My son is my uncle’s cousin, lol!

My son is my uncle’s cousin, lol!
I have a new DNA match on ancestry (which is actually my son’s results) – Antonio Lopes… I have an uncle named Antonio Lopes but when I checked my brother’s DNA test results, he shows as a more distant match… so I figure it’s probably a long, lost cousin on the Lopes side.

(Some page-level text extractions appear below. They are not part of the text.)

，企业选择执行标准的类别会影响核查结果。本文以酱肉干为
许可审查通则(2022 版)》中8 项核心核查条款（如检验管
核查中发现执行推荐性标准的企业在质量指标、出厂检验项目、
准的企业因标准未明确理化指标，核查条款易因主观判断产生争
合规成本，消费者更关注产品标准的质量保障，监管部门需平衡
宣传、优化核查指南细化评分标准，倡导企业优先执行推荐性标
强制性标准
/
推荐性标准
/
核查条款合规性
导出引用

If it were my uncle Tony, the match would should as a closer match to my brother, right???
So, I sent an email explaining who I was and who my father was and that I hoped to speak with him soon to figure out how we’re related.
I got an email back saying “That’s because I’m your uncle, your father is my brother…”, lol!?!?!
So how is it that my son is a closer match to my uncle than my brother? Well, my uncle and father share the same father but not the same mother. My son inherited genes from both me and his father. So it’s most likely that my son’s father is related to my half-uncle’s mother, my step-grandmother. ( I hesitate to write this explanation this way because in our culture there are no “half” or “step” family members, we’re just family).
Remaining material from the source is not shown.